How to track engaged pageviews

How to track engaged pageviews

When you set up Google Analytics, its most basic default metric is the view, which means they just loaded a page.

Does it mean they found the page useful? No.
Does it mean they read anything on the page? No.

Pageviews are a great metric of seeing what pages on your website get the most traffic but not the most attention.

Now in GA4 there is also a metric called engagement time which tracks actual active time, and this is used to derive the engagement rate. But what if you had a custom definition of what you considered an engaged pageview? For example if the user scrolled at least 50% of the page AND stayed for at least 30 seconds. This would provide a useful yes/no question and let you calculate a custom engagement rate. This is not a perfect metric by any means (and you might need to adjust those numbers for your industry/vertical), but it’s a much better proxy for them reading the content than the pageview.

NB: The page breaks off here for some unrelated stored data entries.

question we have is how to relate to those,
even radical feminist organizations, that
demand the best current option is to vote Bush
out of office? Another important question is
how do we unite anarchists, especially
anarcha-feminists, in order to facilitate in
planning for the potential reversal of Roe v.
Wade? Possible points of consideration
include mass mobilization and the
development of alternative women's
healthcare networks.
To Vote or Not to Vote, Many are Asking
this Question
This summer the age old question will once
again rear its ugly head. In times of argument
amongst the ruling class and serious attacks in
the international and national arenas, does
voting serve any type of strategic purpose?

This is made super easy with Google Tag Manager trigger groups.

Here’s how to do it.

Step 1 – In Google Analytics create a new custom metric called Engaged Pageview with the scope of Event and a custom event parameter.

Here’s how the table should look if you have no other custom metrics:

Note the index, in this case, 1.

Step 2 – in Google Tag Manager, create a timer trigger executing once after 30 seconds.

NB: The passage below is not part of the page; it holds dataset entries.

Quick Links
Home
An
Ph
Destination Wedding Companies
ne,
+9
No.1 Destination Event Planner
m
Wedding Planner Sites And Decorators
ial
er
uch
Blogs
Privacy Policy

Note that there’s an extra condition you have to specify, if you want to measure engaged pageviews on all pages just set it to something super-generic that all pages on your website will pass.

Step 3 – create the scroll trigger

Step 4 – create a trigger group that combines both of the above triggers into one.

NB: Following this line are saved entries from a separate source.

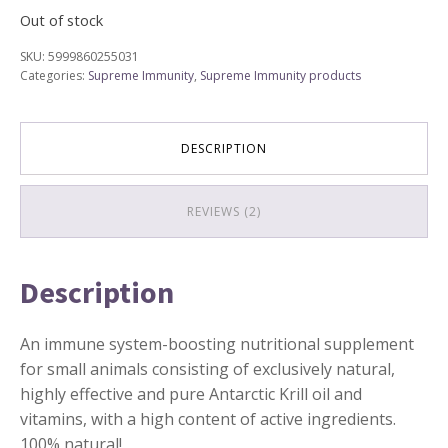
Out of stock
SKU:
5999860255031
Categories:
Supreme Immunity
,
Supreme Immunity products
DESCRIPTION
REVIEWS (2)
Description
An immune system-boosting nutritional supplement
for small animals consisting of exclusively natural,
highly effective and pure Antarctic Krill oil and
vitamins, with a high content of active ingredients.
100% natural!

Step 5 – create a GA4 tag that sends an event with the custom parameter set to 1:

Step 6 – in Looker Studio, define a custom field that’s the engagement rate:

Note that “views” is the GA4 metric for pageviews.

Step 8 – create a table:

Here we’re showing pageviews (to show the most popular pages first) as well as the engagement rate.

Step 9 – now you have a list of pages with their engagement rate so you can easily spot the website average and which pages overperform/underperform.

This is just the start of the journey since you may need to perform more analysis to find out why something is over/underperforming, but this will very easily show which pages are probably being read and which ones are just being skimmed.